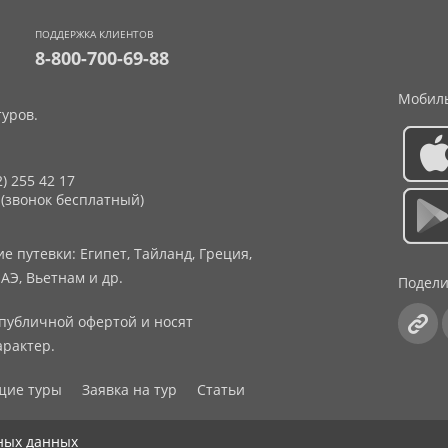
ПОДДЕРЖКА КЛИЕНТОВ
8-800-700-69-88
Мобиль
уров.
2) 255 42 17
 (звонок бесплатный)
 путевки: Египет, Тайланд, Греция,
АЭ, Вьетнам и др.
Подели
публичной офертой и носят
рактер.
щие туры
Заявка на тур
Статьи
ных данных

> [EXERCISE AIM]
Take the listing above and print it exactly, apart from the pictures.

> [EXERCISE RESULT]
ПОДДЕРЖКА КЛИЕНТОВ
8-800-700-69-88
Мобиль
уров.
2) 255 42 17
 (звонок бесплатный)
 путевки: Египет, Тайланд, Греция,
АЭ, Вьетнам и др.
Подели
публичной офертой и носят
рактер.
щие туры
Заявка на тур
Статьи
ных данных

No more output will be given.